Given entries Start Marker

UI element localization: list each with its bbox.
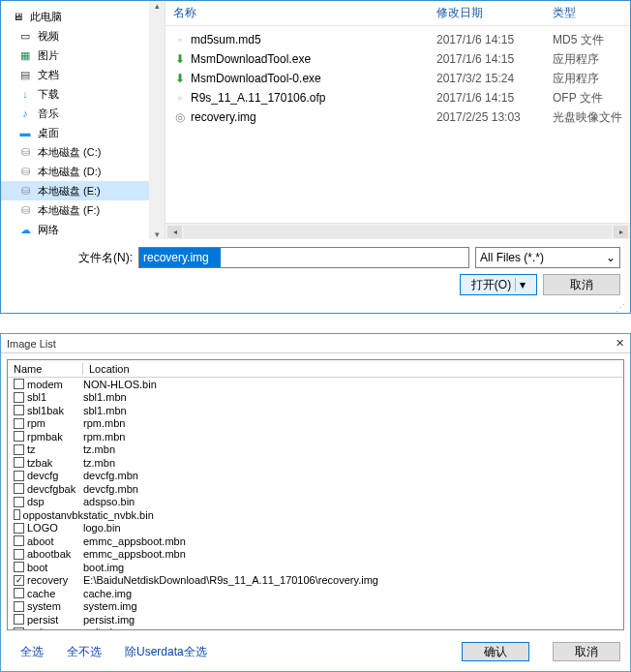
row-checkbox[interactable]	[14, 392, 24, 403]
file-row[interactable]: ◎recovery.img2017/2/25 13:03光盘映像文件	[165, 107, 630, 127]
partition-location: tz.mbn	[83, 457, 623, 469]
scroll-down-icon[interactable]: ▾	[155, 229, 160, 239]
nav-item[interactable]: ⛁本地磁盘 (F:)	[1, 200, 149, 220]
file-type-filter[interactable]: All Files (*.*) ⌄	[475, 247, 620, 268]
image-list-dialog: Image List ✕ Name Location modemNON-HLOS…	[0, 333, 631, 672]
image-list-row[interactable]: bootboot.img	[8, 561, 623, 574]
file-row[interactable]: ⬇MsmDownloadTool-0.exe2017/3/2 15:24应用程序	[165, 69, 630, 88]
row-checkbox[interactable]	[14, 562, 24, 572]
select-all-link[interactable]: 全选	[20, 644, 44, 660]
image-list-row[interactable]: mdtpmdtp.img	[8, 626, 623, 631]
image-list-row[interactable]: systemsystem.img	[8, 600, 623, 614]
nav-item[interactable]: ▭视频	[1, 26, 149, 46]
nav-item[interactable]: ↓下载	[1, 84, 149, 104]
row-checkbox[interactable]	[14, 497, 24, 507]
image-list-row[interactable]: dspadspso.bin	[8, 496, 623, 509]
select-none-link[interactable]: 全不选	[67, 644, 102, 660]
partition-name: devcfg	[27, 470, 58, 481]
image-list-row[interactable]: sbl1sbl1.mbn	[8, 391, 623, 405]
row-checkbox[interactable]	[14, 471, 24, 481]
row-checkbox[interactable]	[14, 549, 24, 560]
image-list-row[interactable]: cachecache.img	[8, 587, 623, 600]
row-checkbox[interactable]	[14, 444, 24, 455]
close-icon[interactable]: ✕	[616, 337, 624, 350]
image-list-row[interactable]: ✓recoveryE:\BaiduNetdiskDownload\R9s_11_…	[8, 574, 623, 588]
row-checkbox[interactable]: ✓	[14, 575, 24, 586]
image-list-row[interactable]: modemNON-HLOS.bin	[8, 378, 623, 391]
filter-label: All Files (*.*)	[480, 251, 544, 264]
column-type[interactable]: 类型	[553, 5, 630, 21]
image-list-row[interactable]: abootemmc_appsboot.mbn	[8, 535, 623, 548]
partition-name: dsp	[27, 496, 45, 507]
image-list-row[interactable]: tztz.mbn	[8, 443, 623, 457]
partition-location: logo.bin	[83, 522, 623, 534]
row-checkbox[interactable]	[14, 523, 24, 534]
row-checkbox[interactable]	[14, 627, 24, 630]
scrollbar-track[interactable]	[184, 226, 612, 238]
column-name[interactable]: Name	[8, 363, 83, 375]
row-checkbox[interactable]	[14, 431, 24, 442]
column-date[interactable]: 修改日期	[436, 5, 553, 21]
resize-grip-icon[interactable]: ⋰	[1, 305, 630, 313]
nav-item[interactable]: ▤文档	[1, 65, 149, 84]
open-button[interactable]: 打开(O) ▾	[460, 274, 537, 295]
row-checkbox[interactable]	[14, 457, 24, 468]
image-list-row[interactable]: devcfgbakdevcfg.mbn	[8, 482, 623, 496]
row-checkbox[interactable]	[14, 509, 20, 520]
nav-item[interactable]: ☁网络	[1, 220, 149, 239]
row-checkbox[interactable]	[14, 483, 24, 494]
file-date: 2017/1/6 14:15	[436, 33, 553, 46]
nav-item[interactable]: ▦图片	[1, 46, 149, 65]
file-row[interactable]: ▫md5sum.md52017/1/6 14:15MD5 文件	[165, 30, 630, 49]
nav-root-this-pc[interactable]: 🖥此电脑	[1, 7, 149, 26]
partition-location: devcfg.mbn	[83, 483, 623, 495]
scroll-left-icon[interactable]: ◂	[167, 226, 182, 238]
row-checkbox[interactable]	[14, 535, 24, 546]
scroll-right-icon[interactable]: ▸	[614, 226, 628, 238]
image-list-row[interactable]: rpmrpm.mbn	[8, 417, 623, 431]
row-checkbox[interactable]	[14, 418, 24, 429]
cancel-button[interactable]: 取消	[553, 642, 620, 661]
file-name: md5sum.md5	[191, 33, 261, 46]
row-checkbox[interactable]	[14, 588, 24, 598]
image-list-row[interactable]: LOGOlogo.bin	[8, 522, 623, 535]
nav-label: 音乐	[38, 107, 59, 121]
file-row[interactable]: ⬇MsmDownloadTool.exe2017/1/6 14:15应用程序	[165, 49, 630, 69]
nav-item[interactable]: ♪音乐	[1, 104, 149, 123]
ok-button[interactable]: 确认	[462, 642, 529, 661]
image-list-row[interactable]: persistpersist.img	[8, 613, 623, 626]
horizontal-scrollbar[interactable]: ◂ ▸	[165, 223, 630, 239]
nav-item[interactable]: ⛁本地磁盘 (D:)	[1, 162, 149, 181]
row-checkbox[interactable]	[14, 379, 24, 389]
nav-scrollbar[interactable]: ▴ ▾	[149, 1, 165, 239]
row-checkbox[interactable]	[14, 405, 24, 415]
network-icon: ☁	[18, 223, 32, 236]
column-name[interactable]: 名称	[173, 5, 436, 21]
scroll-up-icon[interactable]: ▴	[155, 1, 160, 11]
nav-item[interactable]: ⛁本地磁盘 (E:)	[1, 181, 149, 200]
nav-label: 本地磁盘 (D:)	[38, 165, 101, 179]
partition-name: sbl1	[27, 391, 46, 403]
image-list-row[interactable]: sbl1baksbl1.mbn	[8, 404, 623, 417]
partition-name: rpm	[27, 417, 45, 429]
file-row[interactable]: ▫R9s_11_A.11_170106.ofp2017/1/6 14:15OFP…	[165, 88, 630, 107]
image-list-row[interactable]: oppostanvbkstatic_nvbk.bin	[8, 508, 623, 522]
except-userdata-link[interactable]: 除Userdata全选	[125, 644, 207, 660]
filename-input[interactable]	[138, 247, 469, 268]
image-list-row[interactable]: tzbaktz.mbn	[8, 456, 623, 470]
row-checkbox[interactable]	[14, 614, 24, 625]
image-list-row[interactable]: rpmbakrpm.mbn	[8, 430, 623, 443]
row-checkbox[interactable]	[14, 601, 24, 612]
filename-label: 文件名(N):	[11, 250, 133, 266]
partition-location: system.img	[83, 600, 623, 612]
cancel-button[interactable]: 取消	[543, 274, 620, 295]
image-list-row[interactable]: abootbakemmc_appsboot.mbn	[8, 548, 623, 562]
image-list-footer: 全选 全不选 除Userdata全选 确认 取消	[1, 636, 630, 671]
file-name: MsmDownloadTool-0.exe	[191, 72, 321, 85]
file-date: 2017/1/6 14:15	[436, 91, 553, 105]
nav-item[interactable]: ▬桌面	[1, 123, 149, 142]
nav-item[interactable]: ⛁本地磁盘 (C:)	[1, 142, 149, 162]
image-list-row[interactable]: devcfgdevcfg.mbn	[8, 470, 623, 483]
partition-name: mdtp	[27, 626, 50, 630]
column-location[interactable]: Location	[83, 363, 623, 375]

Given entries End Marker

Exercise goal. Only the count should be given: the number of lines in the entries above containing the word "column".

Solved problem. 5